Model Cards for Responsible AI: Stop Carding, Start Modelling
Artificial intelligence and Machine Learning models are increasingly deployed in systems, which, despite not being safety-critical per se, may ultimately harm people. A recent tragedy involving the death of a sixteen-year-old teenager and ChatGPT shone a light on how (un)safe such systems can be.
Safety engineering is a well-established discipline for ensuring the safety of safety-critical systems. However, AI Safety, closer to what a software engineer would call “validation” than “assurance”, is still addressed on entirely different grounds.

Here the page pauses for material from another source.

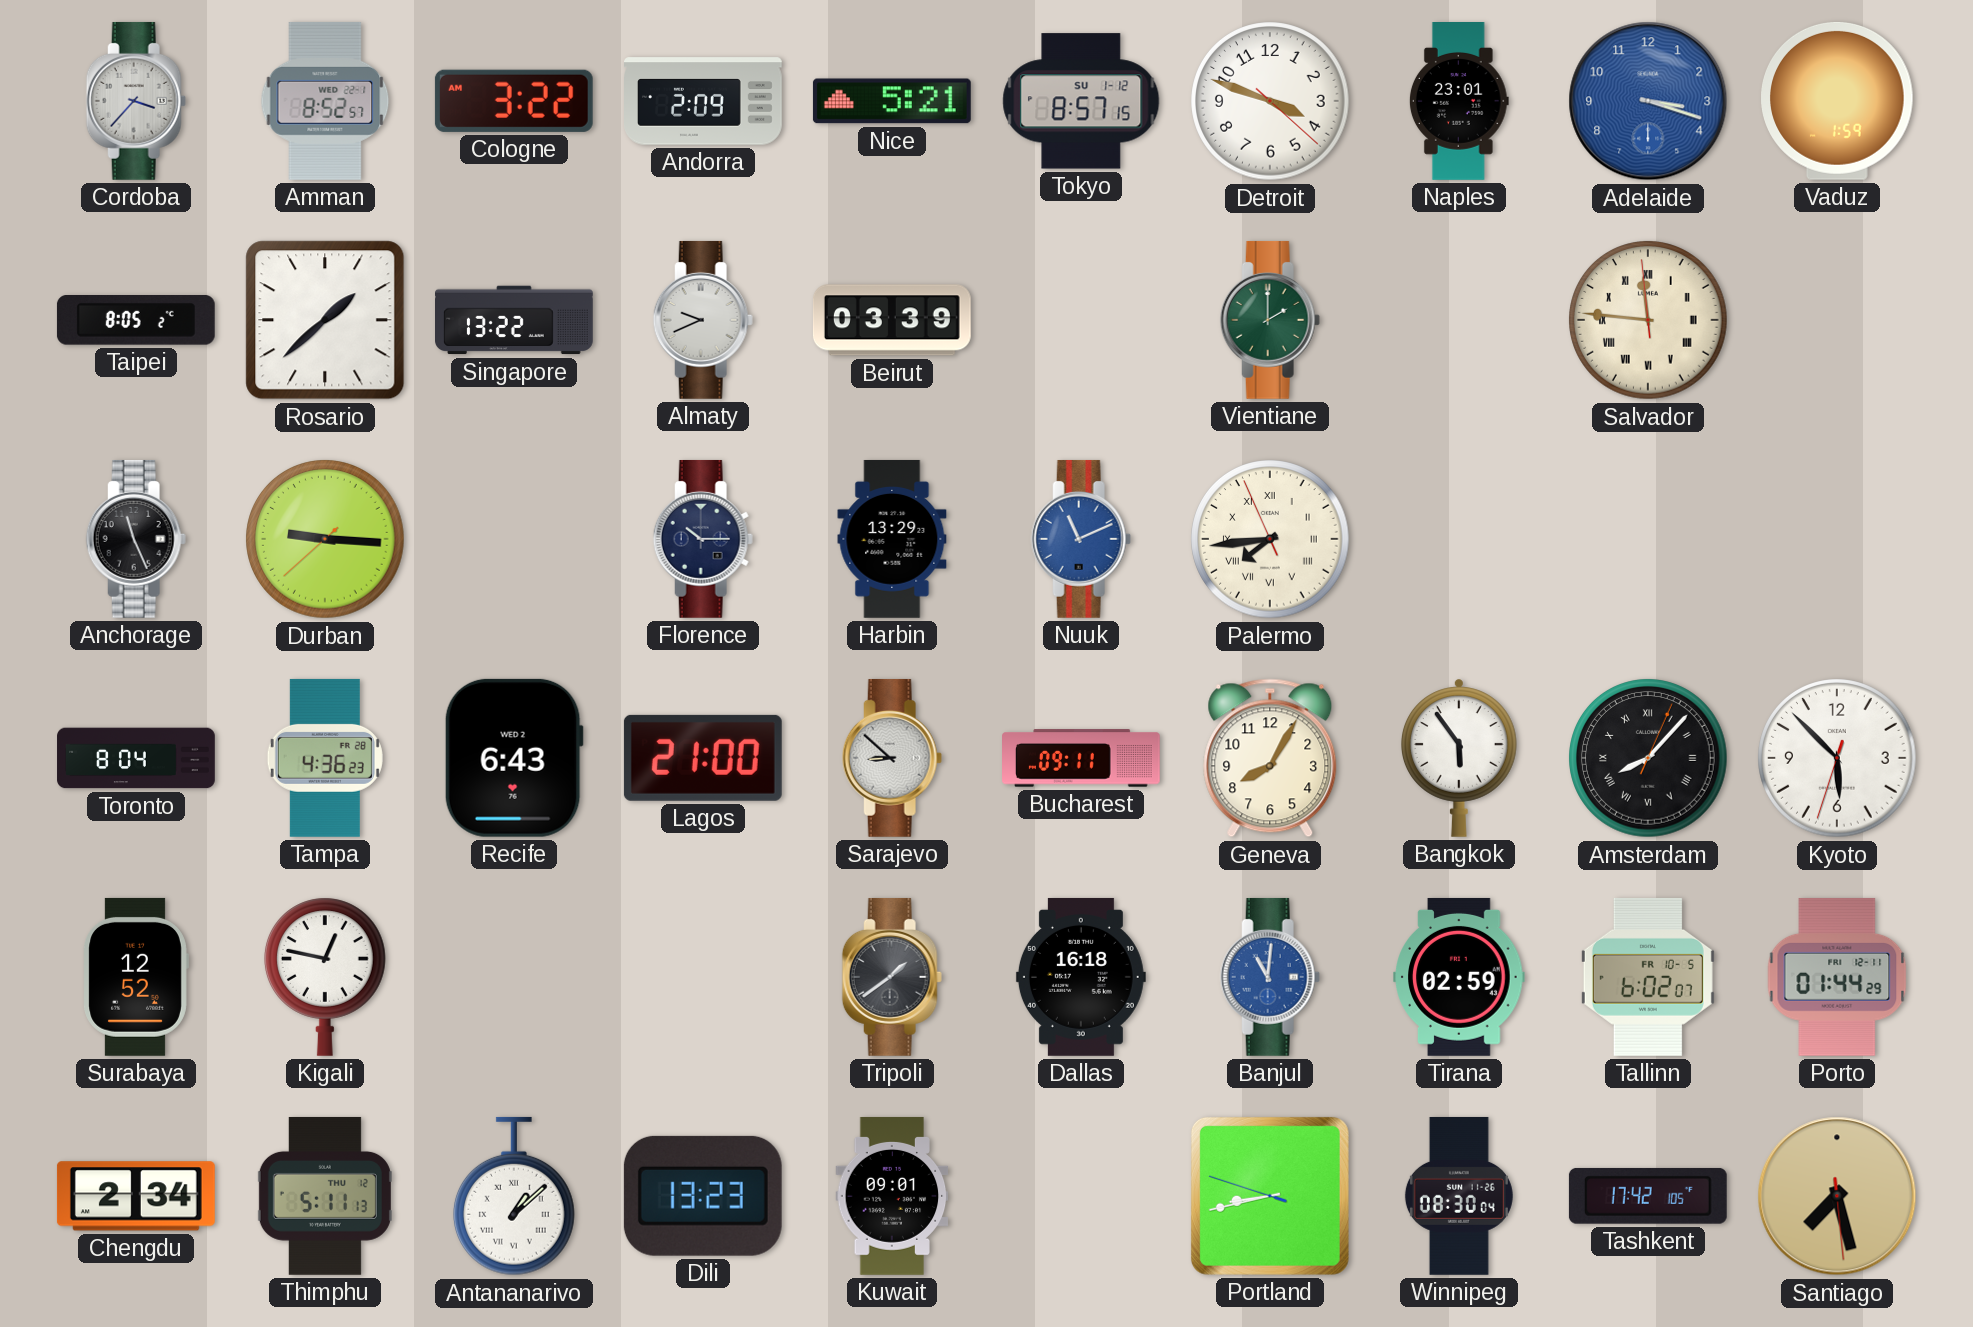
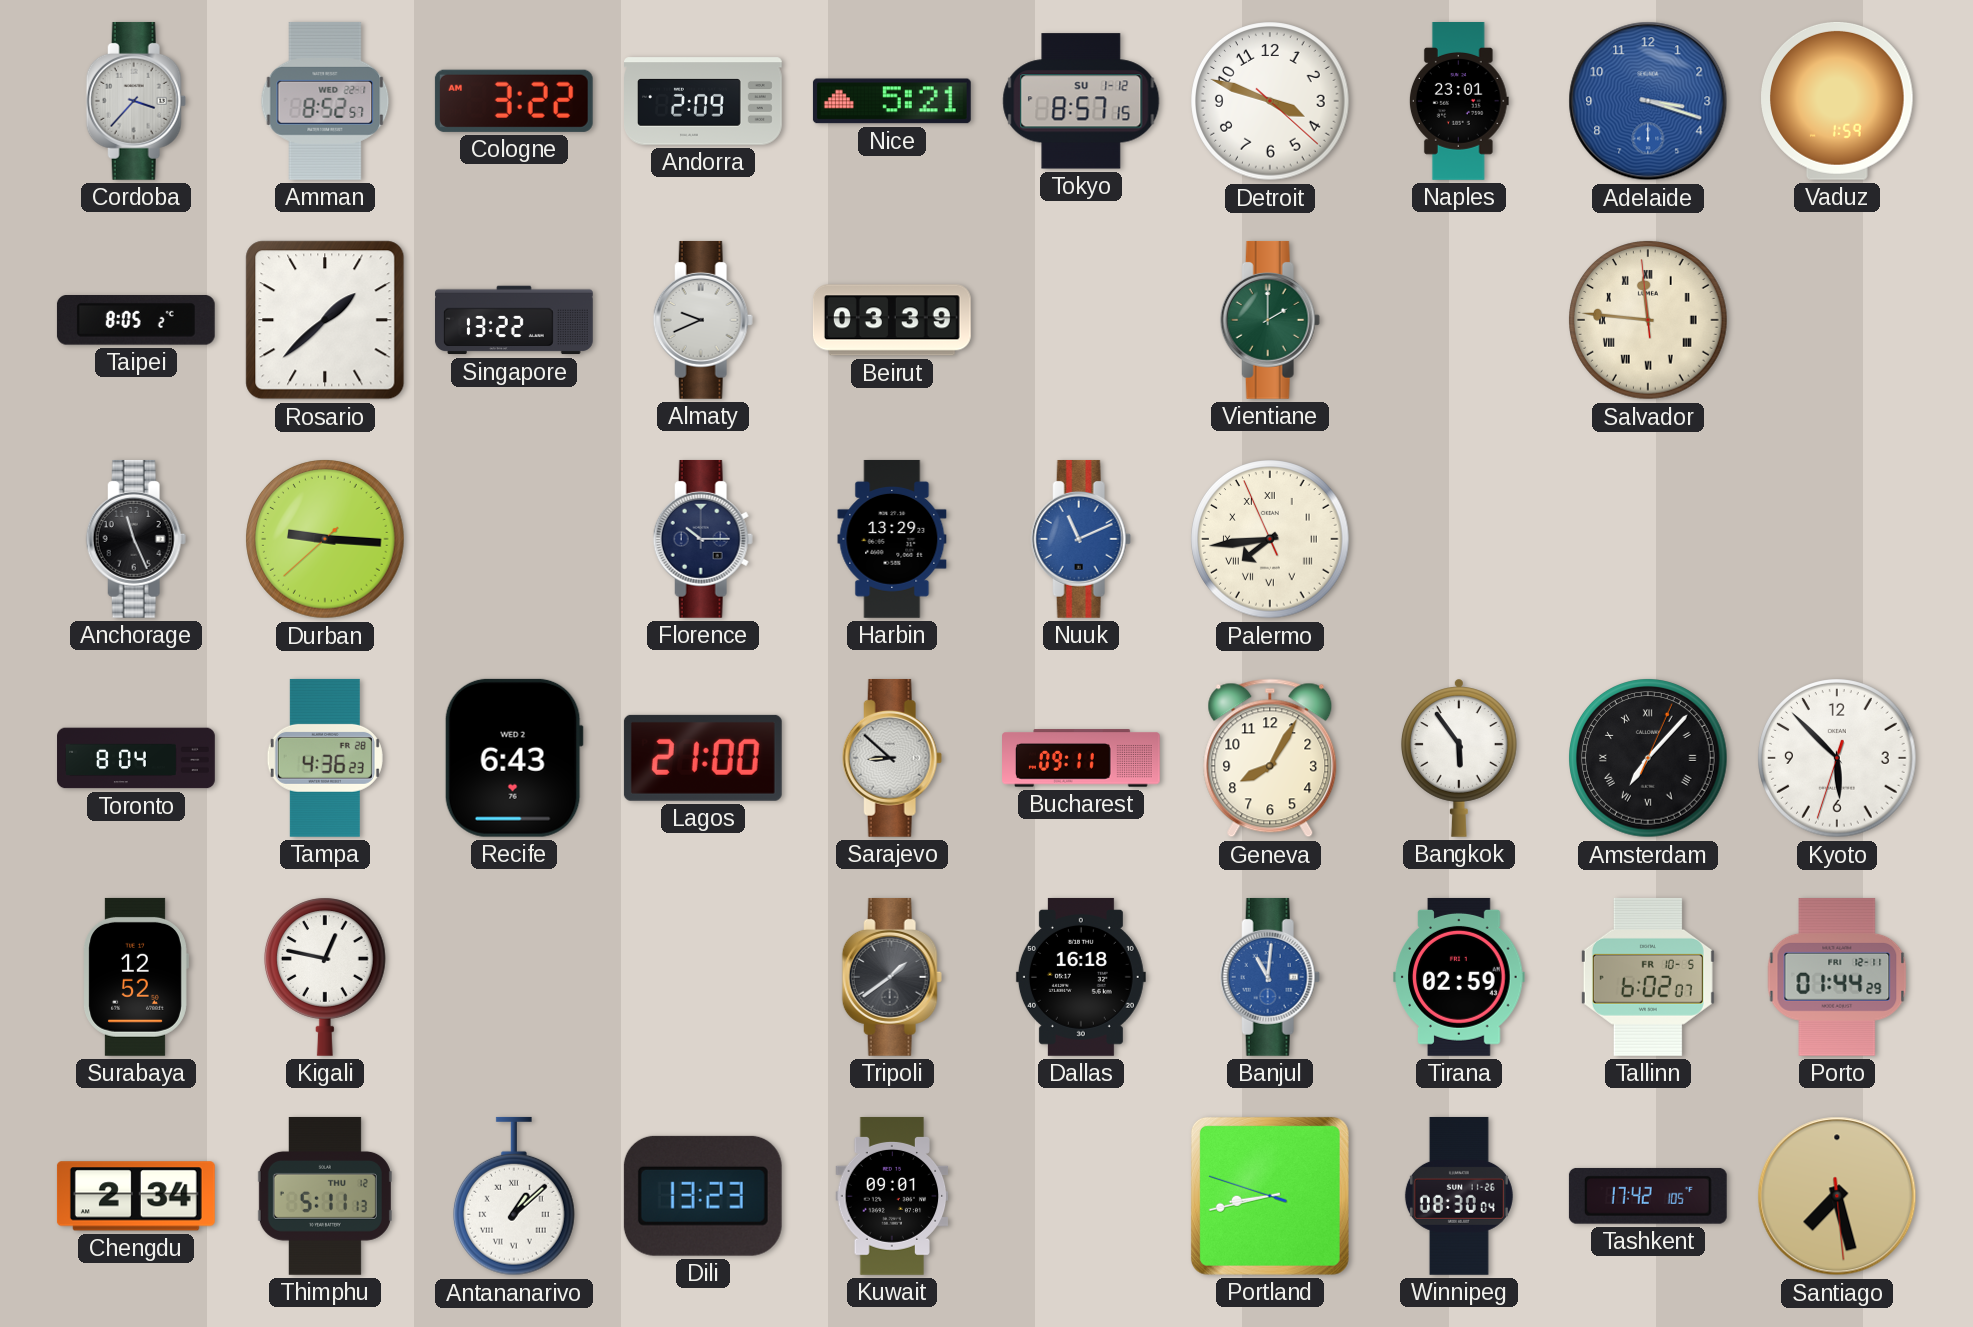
Amsterdam: 8:07 -> 7:07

In this paper, we propose to pull engineering methods (argumentation model, templates and operations) coming from system safety into AI Safety. By doing so, we hope to align both practices so that AI Safety can consider the potential for harm of AI systems from a broader and safer perspective.
We validated our approach by reframing Model Cards, a de facto standard in the AI industry, to describe the countermeasures applied to ensure that an AI model is safe to use. We analyzed state-of-the-art Large Language Models (GPT–OSS, Claude3, Gemma3N), to demonstrate that one can (i) identify safety templates in such artifacts, (ii) express them as argumentation models using justification diagrams, and (iii) operationalize the models to provide immediate feedback to AI developers when concrete evidence stops supporting their safety claims.